Hi @deepak-newzera I've written a simple training script here: https://github.com/jameshball/audio-diffusion/blob/master/train.py

It uses the LibriSpeech dataset and downloads it when you start the script.

You might need to change the data path defined at the top, and setup or remove the weights and biases (wandb) logging.

I'm currently having an issue with training where I get NaN: https://github.com/archinetai/audio-diffusion-pytorch/issues/52 but at least this code should give you something to start with.

deepak-newzera commented 1 year ago

@jameshball Thanks for your help. The dataset you provided seems to be a speech dataset. But I suppose it must be a music dataset, right?

kitchWWW commented 1 year ago

Hi @jameshball , seems like the training script you linked goes to a 404, do you have an updated link for this training loop somewhere you could share?

jameshball commented 1 year ago

I've made that repo private now but this is the version of the file I linked:

import torch
import torchaudio
import gc
import argparse
import os
from tqdm import tqdm
import wandb
from audio_diffusion_pytorch import DiffusionModel, UNetV0, VDiffusion, VSampler
from audio_data_pytorch import LibriSpeechDataset, AllTransform

SAMPLE_RATE = 16000
BATCH_SIZE = 12
NUM_SAMPLES = 2**18

def create_model():
    return DiffusionModel(
        net_t=UNetV0, # The model type used for diffusion (U-Net V0 in this case)
        in_channels=1, # U-Net: number of input/output (audio) channels
        channels=[8, 32, 64, 128, 256, 512, 512, 1024, 1024], # U-Net: channels at each layer
        factors=[1, 4, 4, 4, 2, 2, 2, 2, 2], # U-Net: downsampling and upsampling factors at each layer
        items=[1, 2, 2, 2, 2, 2, 2, 4, 4], # U-Net: number of repeating items at each layer
        attentions=[0, 0, 0, 0, 0, 1, 1, 1, 1], # U-Net: attention enabled/disabled at each layer
        attention_heads=8, # U-Net: number of attention heads per attention item
        attention_features=64, # U-Net: number of attention features per attention item
        diffusion_t=VDiffusion, # The diffusion method used
        sampler_t=VSampler, # The diffusion sampler used
    )

def main():
    args = parse_args()

    device = torch.device('cuda' if torch.cuda.is_available() else 'cpu')
    print(f"Using device: {device}")

    dataset = LibriSpeechDataset(
        root="E:/librispeech",
        transforms=AllTransform(
            random_crop_size=NUM_SAMPLES,
            mono=True,
        ),
    )

    print(f"Dataset length: {len(dataset)}")
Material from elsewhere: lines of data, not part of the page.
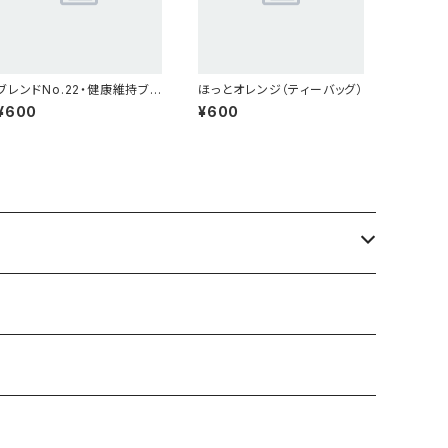
ブレンドNo.22・健康維持ブレ
ほっとオレンジ（ティーバッグ）
ンド(10g)
¥600
¥600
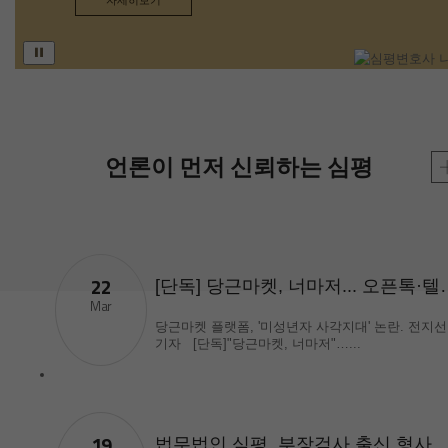
자세히보기
국선전담변호사
前 법무법인 제이앤피
수원분사무소 변호사
現 대한변호사협회 인증
형사전문 변호사
現 법무법인 심평
형사전문변호사
언론이 먼저 신뢰하는 심평
22
[단독] 당근마켓, 너마
Mar
당근마켓 플랫폼, '미성년자 사각지대' 논란. 전지선
기자 [단독]"당근마켓, 너마저"…...
19
법무법인 심평, 부장검사 출신 형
    torchaudio.save("test.wav", dataset[0], SAMPLE_RATE)

    dataloader = torch.utils.data.DataLoader(
        dataset,
        batch_size=BATCH_SIZE,
        shuffle=True,
        num_workers=0,
        pin_memory=True,
    )

    model = create_model().to(device)

    optimizer = torch.optim.Adam(model.parameters(), lr=1e-4)

    print(f"Number of parameters: {sum(p.numel() for p in model.parameters() if p.requires_grad)}")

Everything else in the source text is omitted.